Dataset entries:
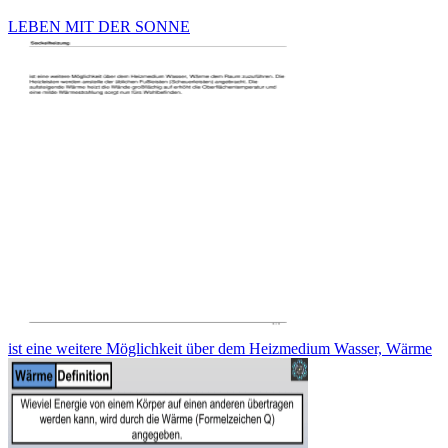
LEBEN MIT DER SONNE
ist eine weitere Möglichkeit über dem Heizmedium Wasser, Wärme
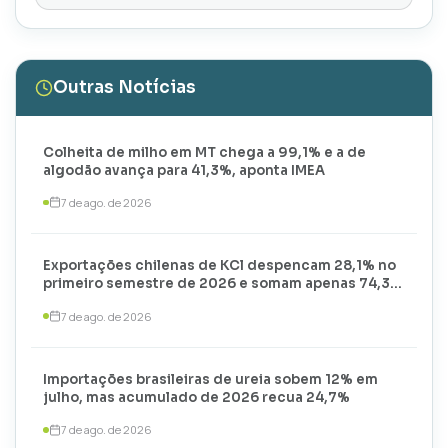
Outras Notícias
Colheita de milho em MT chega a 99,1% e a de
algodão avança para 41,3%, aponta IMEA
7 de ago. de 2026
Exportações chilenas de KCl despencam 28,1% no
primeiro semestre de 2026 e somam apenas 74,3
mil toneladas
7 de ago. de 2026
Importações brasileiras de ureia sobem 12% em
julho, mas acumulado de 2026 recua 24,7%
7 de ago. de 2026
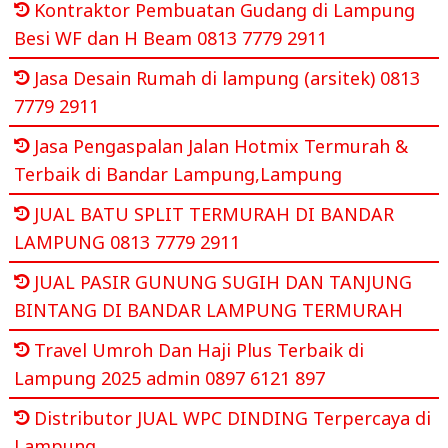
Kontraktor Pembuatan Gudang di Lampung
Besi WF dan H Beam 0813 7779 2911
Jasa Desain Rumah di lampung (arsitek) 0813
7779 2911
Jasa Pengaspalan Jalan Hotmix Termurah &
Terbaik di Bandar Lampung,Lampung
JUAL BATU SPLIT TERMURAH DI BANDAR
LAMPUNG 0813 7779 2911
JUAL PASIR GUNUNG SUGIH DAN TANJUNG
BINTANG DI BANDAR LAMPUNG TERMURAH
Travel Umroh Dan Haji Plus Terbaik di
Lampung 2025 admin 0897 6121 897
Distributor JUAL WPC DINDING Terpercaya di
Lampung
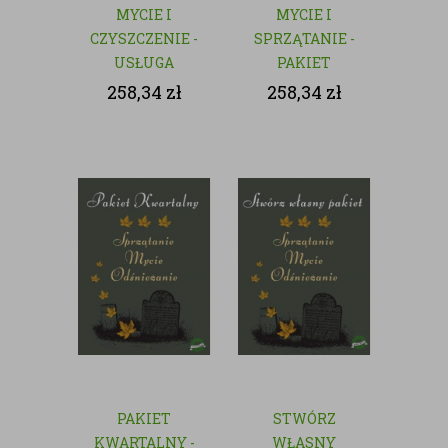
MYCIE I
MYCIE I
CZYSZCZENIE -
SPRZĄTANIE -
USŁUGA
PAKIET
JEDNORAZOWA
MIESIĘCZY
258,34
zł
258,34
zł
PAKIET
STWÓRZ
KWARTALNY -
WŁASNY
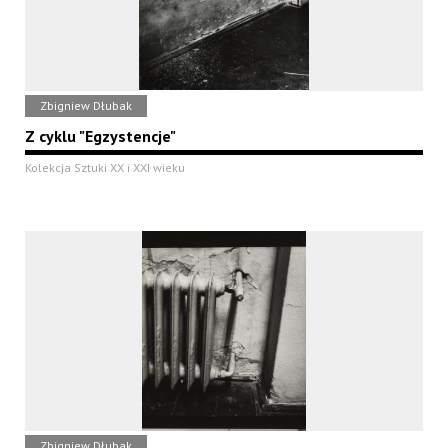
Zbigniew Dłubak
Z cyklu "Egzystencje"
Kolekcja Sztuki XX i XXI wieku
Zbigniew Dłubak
...
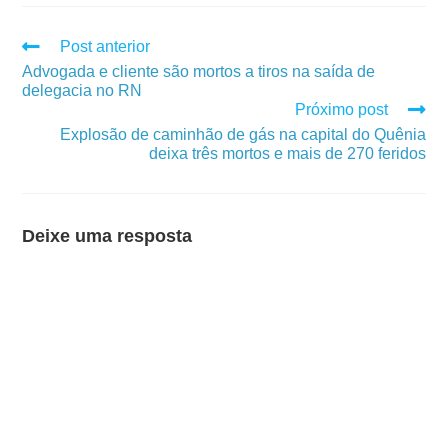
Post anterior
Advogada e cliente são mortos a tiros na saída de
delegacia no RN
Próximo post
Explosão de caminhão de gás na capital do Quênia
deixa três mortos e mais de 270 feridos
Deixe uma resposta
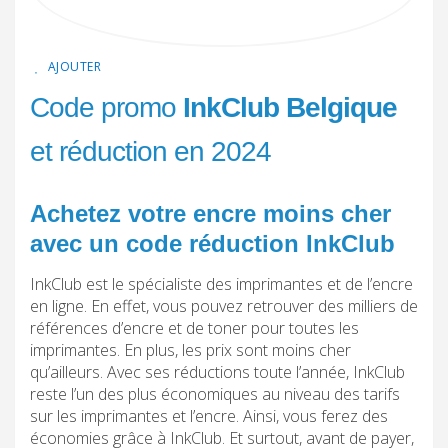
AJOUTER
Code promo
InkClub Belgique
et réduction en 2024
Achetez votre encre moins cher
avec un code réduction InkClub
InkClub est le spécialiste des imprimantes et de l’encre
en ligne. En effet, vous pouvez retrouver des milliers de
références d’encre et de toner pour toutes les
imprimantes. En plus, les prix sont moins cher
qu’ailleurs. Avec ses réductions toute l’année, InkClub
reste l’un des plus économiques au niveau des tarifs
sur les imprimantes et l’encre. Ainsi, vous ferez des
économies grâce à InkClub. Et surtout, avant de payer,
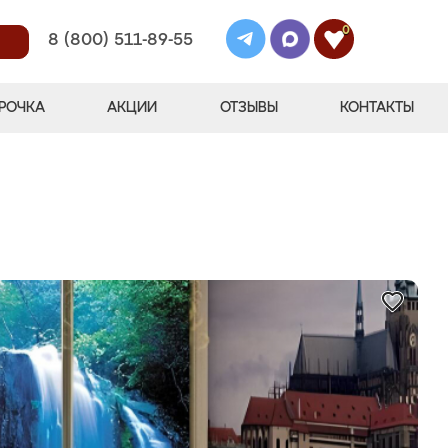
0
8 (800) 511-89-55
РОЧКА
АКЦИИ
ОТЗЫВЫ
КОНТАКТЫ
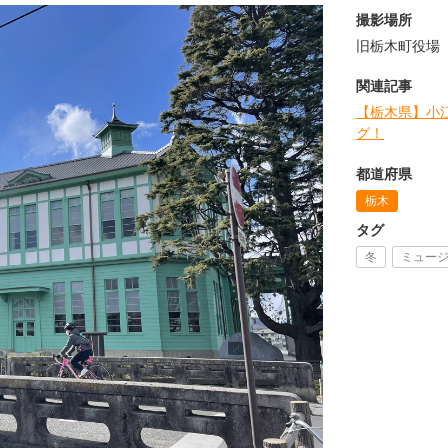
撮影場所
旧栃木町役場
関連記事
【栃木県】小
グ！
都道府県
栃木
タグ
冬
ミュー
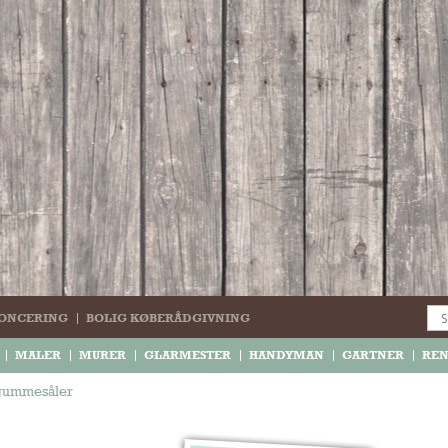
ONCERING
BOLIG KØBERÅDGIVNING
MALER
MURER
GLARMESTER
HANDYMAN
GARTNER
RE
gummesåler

▶ TASK BRIEF: Among the lines above, find those with the string "Jasa" and copy them.

▶ ANSWER BOX:
Jasa Desain Rumah di lampung (arsitek) 0813
Jasa Pengaspalan Jalan Hotmix Termurah &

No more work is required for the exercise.